The proposal prompts operational discussions to identify products and geographies where they could collaborate, mainly as they develop and commercialize new technologies. Together, the companies would create the third largest global OEM with 8.7m vehicle sales annually, and a strong market presence in key regions and vehicle segments, like EV technologies, premium brands, SUVs, pickup trucks, and light commercial vehicles.

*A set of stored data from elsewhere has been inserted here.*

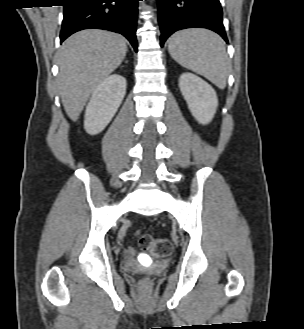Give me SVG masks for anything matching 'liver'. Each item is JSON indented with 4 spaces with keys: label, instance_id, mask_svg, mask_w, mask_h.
Here are the masks:
<instances>
[{
    "label": "liver",
    "instance_id": "obj_1",
    "mask_svg": "<svg viewBox=\"0 0 304 329\" xmlns=\"http://www.w3.org/2000/svg\"><path fill=\"white\" fill-rule=\"evenodd\" d=\"M126 53L121 35L99 29L79 31L63 43L58 56V85L71 120L79 118L90 95L122 63Z\"/></svg>",
    "mask_w": 304,
    "mask_h": 329
}]
</instances>
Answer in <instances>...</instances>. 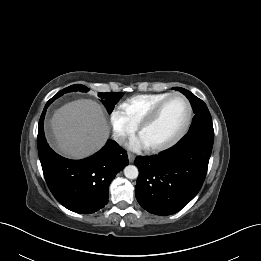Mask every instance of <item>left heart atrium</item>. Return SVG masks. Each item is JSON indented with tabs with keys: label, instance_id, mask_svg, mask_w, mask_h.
Returning <instances> with one entry per match:
<instances>
[{
	"label": "left heart atrium",
	"instance_id": "obj_1",
	"mask_svg": "<svg viewBox=\"0 0 261 261\" xmlns=\"http://www.w3.org/2000/svg\"><path fill=\"white\" fill-rule=\"evenodd\" d=\"M129 147L131 149H140V148H143L145 147V144L143 143V141L141 140V138L138 136V137H135L133 138L130 143H129Z\"/></svg>",
	"mask_w": 261,
	"mask_h": 261
}]
</instances>
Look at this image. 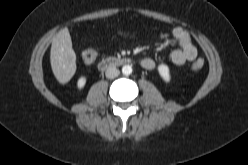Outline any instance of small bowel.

As a global automaker, benefits of the proposed transaction are not predicated on plant closures but would be achieved through capital efficient investment in common global vehicle platforms, architectures, powertrains, and technologies
A collaboration of the two companies would:
- Improve capital efficiency, revenue, volume, profits, and technology–the combined company’s annual revenues would be nearly €170 billion with an operating profit of more than €10 billion and net profit of more than €8 billion;
- Maintain strong combined balance sheets allowing for flexible capital allocation and robust dividend policy;
- Improve the speed of product development;
- Utilize scale, expertise, and resources to navigate the rapidly changing automotive industry;
- Create new opportunities for employees of both companies and key stakeholders;
- Help seize new opportunities within areas like connectivity, electrification, and autonomous driving;
- Bring together broad and complementary strengths, like FCA’s focus on autonomous driving and Renault’s experience in EV technology, or FCA’s presence in North and Latin America and Renault’s presence in Europe, Russia, Africa, and the Middle East;
- Create a strong brand and geographic presence and important strengths in transforming technologies;
- Create a broad brand portfolio that would provide full market coverage with a presence in all key segments, from luxury to mainstream, as well as commercial;
- Be highly value accretive for both FCA and Groupe Renault shareholders, delivering in excess of €5 billion of estimated annual run rate synergies, incremental to existing Renault-Nissan-Mitsubishi Alliance (Alliance) synergies;
- Provide significant benefits to the other Alliance partners including ~€1 billion of additional estimated run-rate synergies; and
- Maintain shared benefits with 50% by current FCA shareholders and 50% by current Groupe Renault shareholders.
Terms and conditions
Under the terms of the proposal, the shareholders in each company will receive an equivalent equity stake in the combined company. The combination of the companies will be a merger transaction under a Dutch parent company. The board would be composed of 11 members, with the majority being independent, four members from each company, and one nominee from Nissan. Once the companies have been formed, there will be no carrying over existing double votes. Each shareholder will have an opportunity to earn loyalty voting rights from the completion of the transaction under a loyalty voting period. And the parent company would be listed on the Borsa Italiana (Milan), Euronext (Paris) and the New York Stock Exchange.
Moreover, alongside a 50/50 merger, before the transaction closed, FCA would receive a dividend of €2.5 billion to mitigate the disparity in equity market values, and prior to closing, there would be a distribution of Comau’s shares to FCA’s shareholders or an incremental €250 million dividend if the Comau spin-off does not occur.
With regards to synergies, which would arise from the convergence of platforms, the consolidation of powertrain and electrification investment, and the benefits of scale. FCA predicts that about 90% of synergies would come from purchasing savings (~40%), R&D efficiencies (~30%), and manufacturing and tooling efficiencies (~20%). The estimated savings would include the potential to reduce the combined number of vehicles platforms by approximately 20% and engine families with 30%.
The combining of the industries has not occurred yet. Final reviews and approval will be conducted by FCA and group Revolt Bros. If both companies decide to move forward with this, the new company would be subject to customary closing doors.
Completion of the proposed combination would also be subject to customary closing conditions, including approval by each company’s shareholders, as applicable, and the satisfaction of antitrust and other regulatory requirements.